My hindsight has been 20/20. God has given me the real-deal, gut-wrenching, bone-breaking truth. Face your hard truths now. There is nothing more important to healing, growth, or progress then looking in the mirror and dealing with what’s not right. A previous boss of mine often says, “Just because something’s hard, doesn’t mean we shouldn’t do it.” Simple, yes, but also profoundly true. I was in a staff meeting when I heard her say it for the first time and it hit me like a wave from behind. It smashed me down face-first into the sand and took my suit with it. I sat in my office chair exposed. That’s exactly what we did in our relationship, and it’s a skill I mastered in the time we were together. My finances were in ruin, my body was a mess, and my emotional and mental states were barely hanging in. The only thing I consistently did was spend time with the Lord, and I’d later find out that even that was not quite right.

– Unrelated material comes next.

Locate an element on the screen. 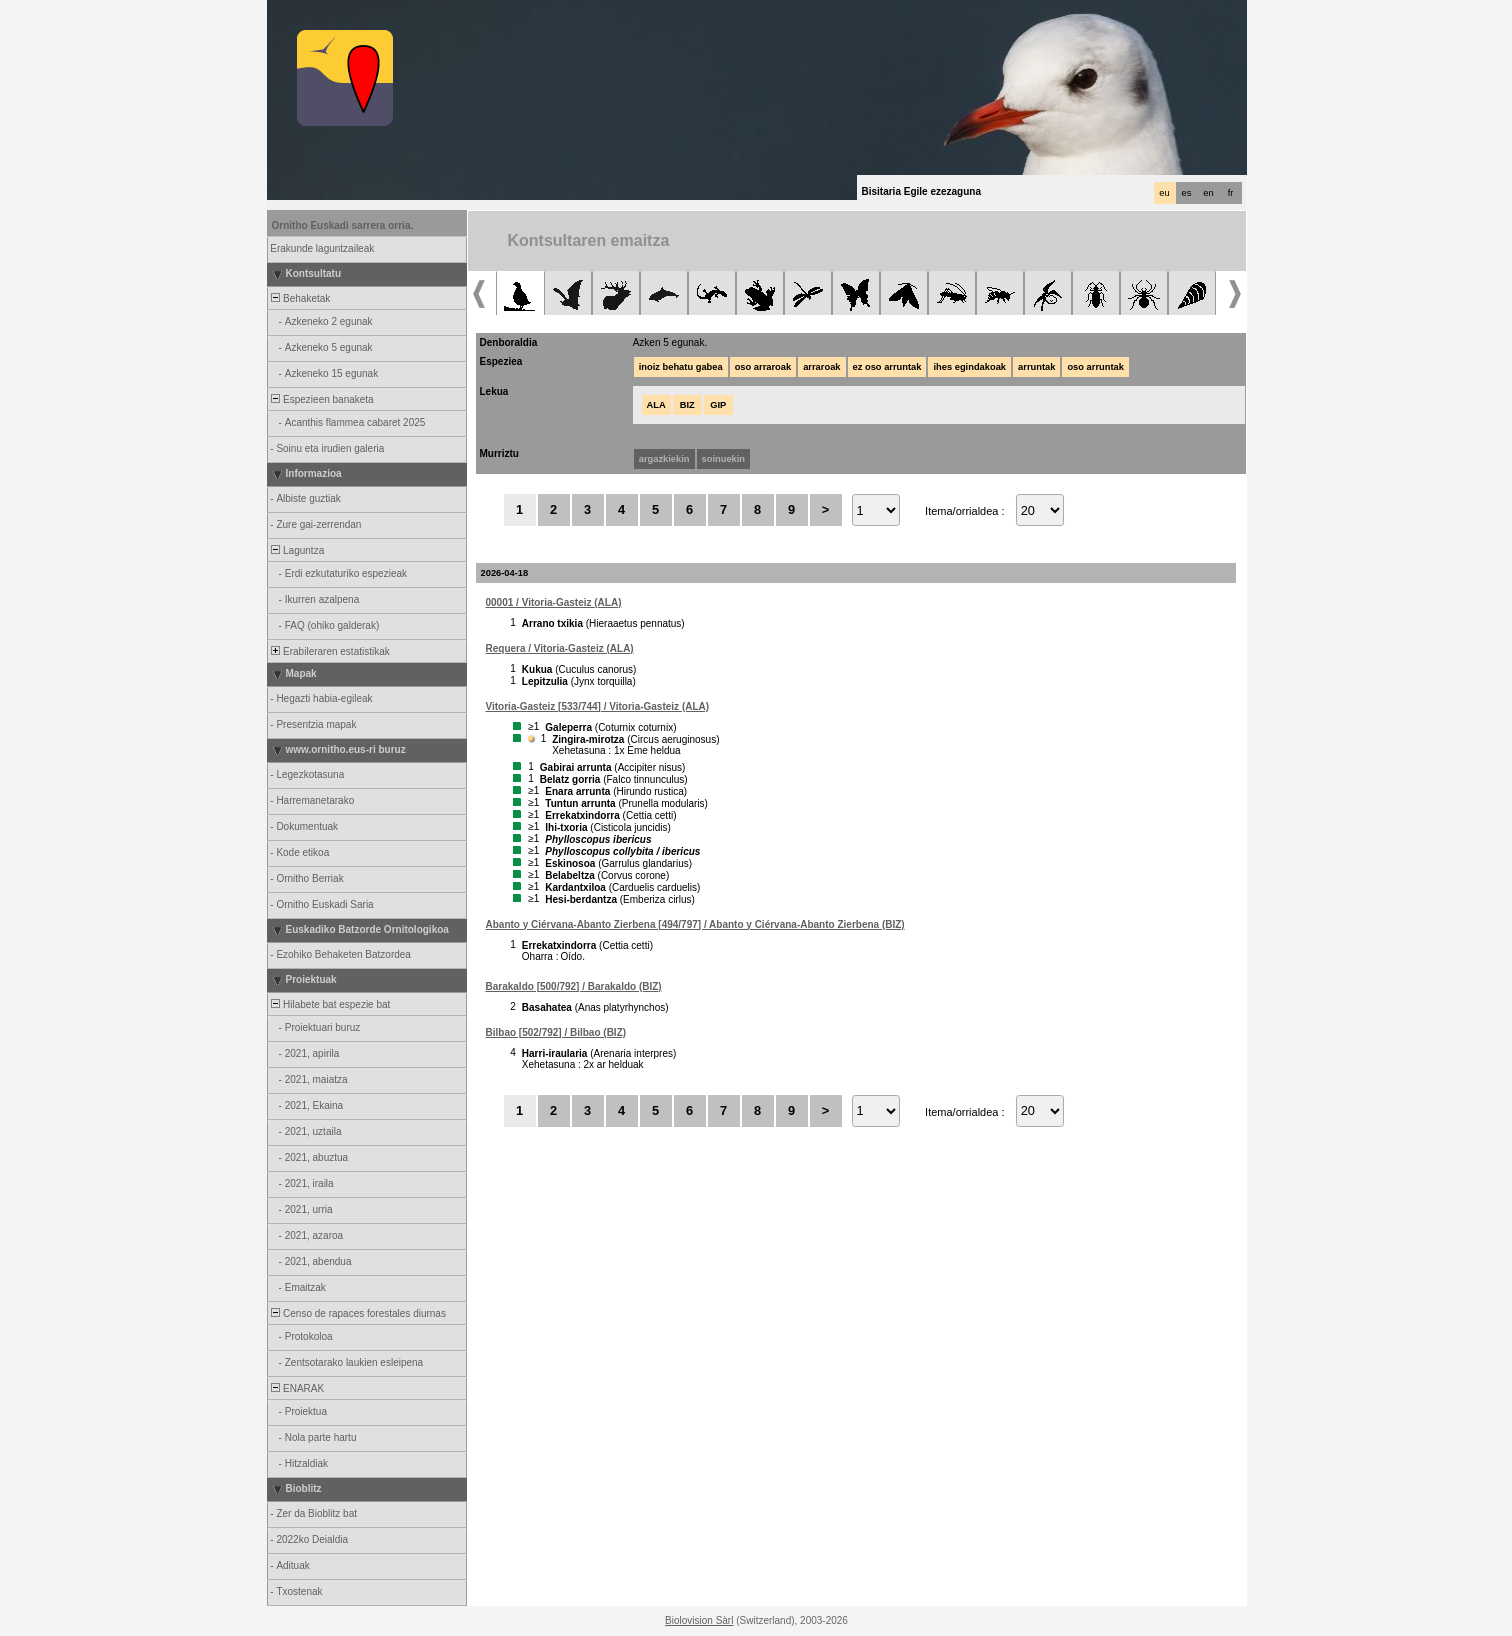 The height and width of the screenshot is (1636, 1512). Bilbao [502/792] / Bilbao (BIZ) is located at coordinates (556, 1032).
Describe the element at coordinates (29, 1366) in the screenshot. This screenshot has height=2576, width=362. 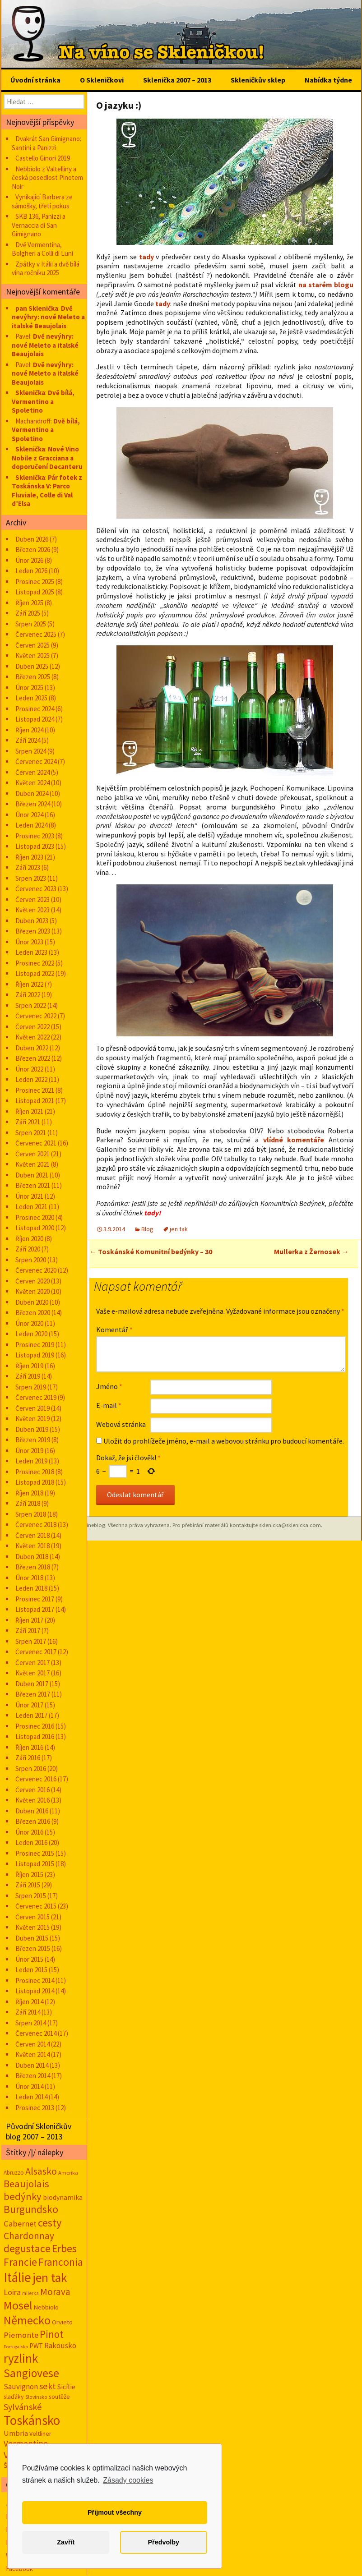 I see `Říjen 2019` at that location.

It’s not hard to identify the heart of this issue is a lack of courage. I started reading in the Old Testament and was methodically working through the exodus from Egypt and the possession of the Promised Land. So many times God tells Moses or Aaron or Joshua or Caleb to be “strong and courageous”. It struck me one day that the Promised Land would have been just ‘land’ if someone, in this case Joshua and Caleb, didn’t lead Israel in to possess it. God is commanding them to be strong and courageous and move forward into the promises He’s laid out, but it takes action to move forward and do the work of possessing in order for that to be realized. And let us not forget that possession of land meant battle to the death with whoever was living there at the time. And possession of my land and yours, means a battle to the death of our old selves. And that will absolutely require courage.

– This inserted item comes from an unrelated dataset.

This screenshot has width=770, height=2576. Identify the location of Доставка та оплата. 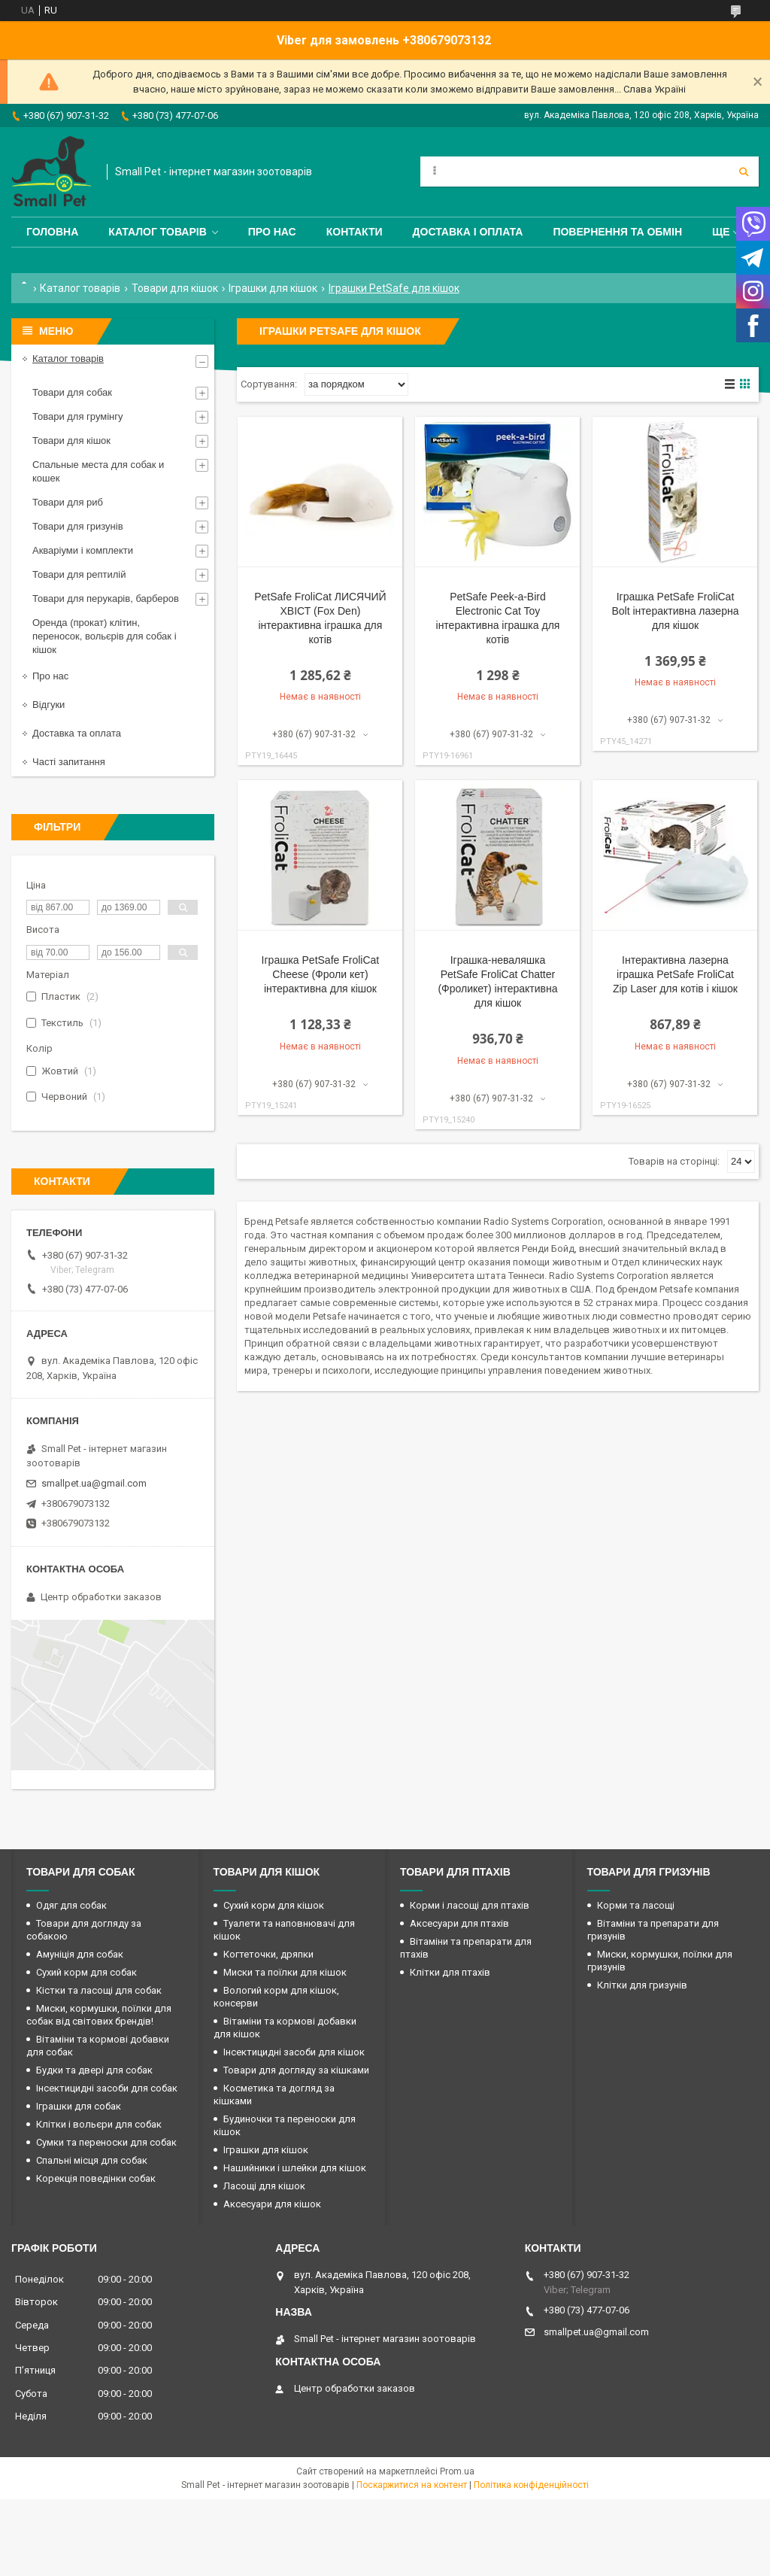 (76, 733).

Have the valor to stare your truths in the face and address them. Have the courage to fight your wrongs until they’re gone. It is honestly some of the hardest work I’ve ever done. But it started with facing the reality of where I was. That was a reality I’m not proud of, but it’s the very thing that created the story you’re reading, and the story I have the privilege to share about God’s preposterous faithfulness and unrelenting pursuit of holiness in me, and in you. I want that; you want that; and it starts with not letting hard things be invisible things.